This study was conducted as part of the NCI-funded Population-based Research Optimizing Screening through Personalized Regimens (PROSPR) consortium.18 The overall aim of PROSPR is to conduct multi-site, coordinated, trans-disciplinary research to evaluate and improve cancer screening processes. In 2014, we conducted a survey of PCPs affiliated with the three primary care networks of the PROSPR breast cancer research centers (response rate 57.6%) to ascertain provider beliefs about the effectiveness of mammography and their recommendations for screening.11 Resident physicians were excluded. These data were linked to the screening utilization data for the patients of participating PCPs for the period from 2011 to 2014, obtained from PROSPR’s central data repository. All sites received institutional review board approval for active or passive consent processes or a waiver of consent to enroll participants, link data, and perform analyses.
Settings and Study Population
Women were eligible for inclusion in the study if they were 40–89 years of age, without a known diagnosis of breast cancer or ductal carcinoma in situ, and had a primary care visit between January 1, 2011, and September 30, 2012, with a PCP affiliated with the clinical network of Brigham and Women’s Faulkner Hospital (BWFH; Boston, MA), Dartmouth-Hitchcock Health System (DH; Lebanon, NH), or the University of Pennsylvania (PENN; Philadelphia, PA). This time frame was chosen to ensure that most women had 2 years of follow-up in the data repository. One of the provider networks (PENN) was limited to only 18–24 months of follow-up to observe screening mammograms after the PCP visit.
Data and Covariates
Provider-level data were obtained from the survey, which ascertained information about provider demographic and practice characteristics, including age, gender, specialty (family or general practice, general internal medicine, gynecology, physician assistant, nurse practitioner, certified nurse midwives, other), medical school affiliation, number of outpatient office visits in a typical week, number of physicians at their practice, whether during the prior 12 months they had their clinical income adjusted based on their breast cancer screening performance, whether they had ever been sued for failure to diagnose cancer, and whether their primary practice had received NCQA recognition as a medical home.

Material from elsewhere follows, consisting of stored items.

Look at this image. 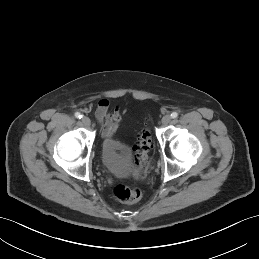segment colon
<instances>
[{"instance_id":"5ec220e1","label":"colon","mask_w":259,"mask_h":259,"mask_svg":"<svg viewBox=\"0 0 259 259\" xmlns=\"http://www.w3.org/2000/svg\"><path fill=\"white\" fill-rule=\"evenodd\" d=\"M152 147V137L148 129H144L138 136L134 145V162L136 167L135 177L144 174L149 165V152ZM113 195L121 203H135L142 197V191L139 188H130L119 184L114 187Z\"/></svg>"}]
</instances>
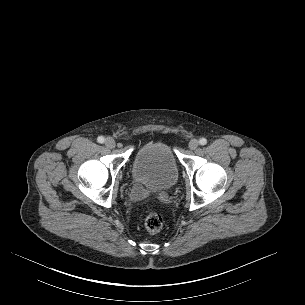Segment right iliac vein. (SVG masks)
I'll list each match as a JSON object with an SVG mask.
<instances>
[{"instance_id": "obj_1", "label": "right iliac vein", "mask_w": 305, "mask_h": 305, "mask_svg": "<svg viewBox=\"0 0 305 305\" xmlns=\"http://www.w3.org/2000/svg\"><path fill=\"white\" fill-rule=\"evenodd\" d=\"M105 145L106 147L112 149L115 147L116 143H115V140L111 137H108L106 140H105Z\"/></svg>"}]
</instances>
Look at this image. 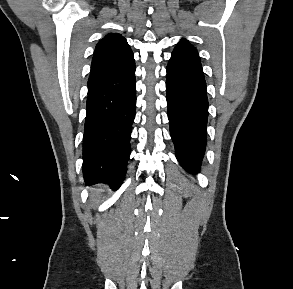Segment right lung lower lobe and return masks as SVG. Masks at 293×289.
Instances as JSON below:
<instances>
[{
	"instance_id": "1",
	"label": "right lung lower lobe",
	"mask_w": 293,
	"mask_h": 289,
	"mask_svg": "<svg viewBox=\"0 0 293 289\" xmlns=\"http://www.w3.org/2000/svg\"><path fill=\"white\" fill-rule=\"evenodd\" d=\"M136 81L127 80L88 93L83 138V177L87 185L118 189L130 156Z\"/></svg>"
}]
</instances>
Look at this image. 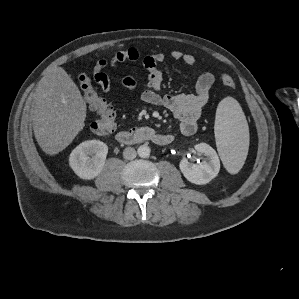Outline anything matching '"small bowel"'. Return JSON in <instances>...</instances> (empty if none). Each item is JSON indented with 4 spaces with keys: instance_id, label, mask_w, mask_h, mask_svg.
Wrapping results in <instances>:
<instances>
[{
    "instance_id": "small-bowel-1",
    "label": "small bowel",
    "mask_w": 299,
    "mask_h": 299,
    "mask_svg": "<svg viewBox=\"0 0 299 299\" xmlns=\"http://www.w3.org/2000/svg\"><path fill=\"white\" fill-rule=\"evenodd\" d=\"M171 57L175 61H180L188 66L196 64V58L191 54L180 51H173ZM141 59L140 52L136 48H128L116 52L110 60L101 59L94 67V80L101 87L102 91H110L111 84L109 77L103 72L108 66L116 67L125 61L136 62ZM165 57L162 53H154L142 58L144 68L148 71L147 81L141 92V99L153 106H163L168 109L178 121V132L190 136L198 127V122L202 116L203 108L210 99V91L214 84V75L210 72H202L196 82L193 93H181L175 95H162L160 93L163 72L159 67ZM121 84L128 90H133L137 86V81L132 76H124ZM169 143L173 140V133L163 134Z\"/></svg>"
}]
</instances>
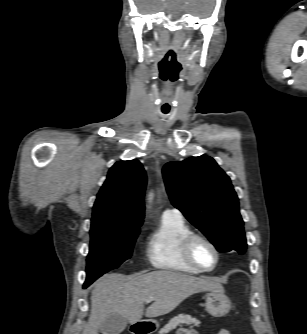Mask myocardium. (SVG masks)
Instances as JSON below:
<instances>
[{"label": "myocardium", "instance_id": "obj_1", "mask_svg": "<svg viewBox=\"0 0 307 334\" xmlns=\"http://www.w3.org/2000/svg\"><path fill=\"white\" fill-rule=\"evenodd\" d=\"M197 241H202V242L206 243L213 250V252L215 254V262L209 268L202 267L196 261V259L194 257L193 247H194V244ZM181 249H182V253H183V256H184L185 260L191 266H193L194 268H196L200 272H211L214 269H216V267L219 264L220 251H219L217 245L210 238H208L207 236H205L203 234H199V233H195V232H192V233L188 234L182 241Z\"/></svg>", "mask_w": 307, "mask_h": 334}]
</instances>
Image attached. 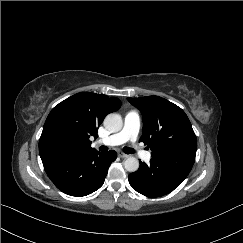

Also derived from the survey were the principal independent variables: provider beliefs concerning screening mammography effectiveness, and their recommendations for screening frequency. Survey questions about screening beliefs and recommendations were assessed by specific age groups (i.e., 40–49 years, 50–74 years, and ≥75 years), because guideline recommendations for screening vary by patient age. For each age group, PCPs were asked the following: (1) How effective do you believe screening mammography is for reducing cancer mortality for average-risk women? (response options: very effective, somewhat effective, not effective, effectiveness not known, I am not sure); and (2) How often do you recommend screening mammography for most asymptomatic, average-risk women (in good health for their age)? (response options: every year (12 months), every other year (24 months), I discuss interval options with patients, I do not routinely recommend).
Patient-level data were obtained from PROSPR’s central data repository including age (categorized as 40–48 years, 49–74 years, and ≥75 years to reflect guideline differences by age; 49-year-olds were included with the older group because they turned 50 before the end of the 2-year window), race/ethnicity (white, black, Hispanic, Asian/Pacific Islander, American Indian, mixed race/other), type of health insurance (commercial, Medicare, Medicaid, uninsured/medical assistance, other, or missing), and Charlson comorbidity score (0, 1, 2+).19
Survey data were linked to data from PROSPR’s central repository using a unique provider identification code. Of the 73,266 women in the PROSPR data repository meeting the eligibility criteria for this study, 30,233 (41.2%) linked to a PCP who had completed a survey.
Outcome variables were obtained from PROSPR’s central data repository and measured at the patient level, as follows: (1) whether a woman received a screening mammogram during the 2 years following a PCP visit; and (2) for women who received a screening mammogram, whether they received >1 mammogram during that period, reflecting the use of annual screening. A screening mammogram was defined as a mammogram coded by the radiology facility as being for screening; in addition, the woman did not have any prior imaging in the prior 3 months, to avoid inclusion of diagnostic mammograms.
We performed logistic regression analyses of the two binary outcomes. Potential predictors were assessed using univariate and then multivariate analysis, adjusting for other significant factors. For the assessment of patient characteristics, we used a population-averaged generalized estimating equations (GEE) model to account for correlation among outcomes from the same PCP. To evaluate provider characteristics and beliefs we used GEE models adjusted for patient characteristics found to be significant in the patient-level GEE analyses. All models of provider characteristics and beliefs were adjusted for patient age, race/ethnicity, and insurance status as well as calendar year and primary care network (BWFH, DH, PENN). Additionally, for evaluating the first outcome of “any screening use” we adjusted for comorbidity. Significant provider variables were tested in a larger joint multivariate model. The absolute measurement of screening may have been reduced at PENN due to shorter follow-up than the other two sites. However, we performed a sensitivity analysis excluding PENN (14% of the population), and there were no substantial differences. Thus, we report results for all three sites.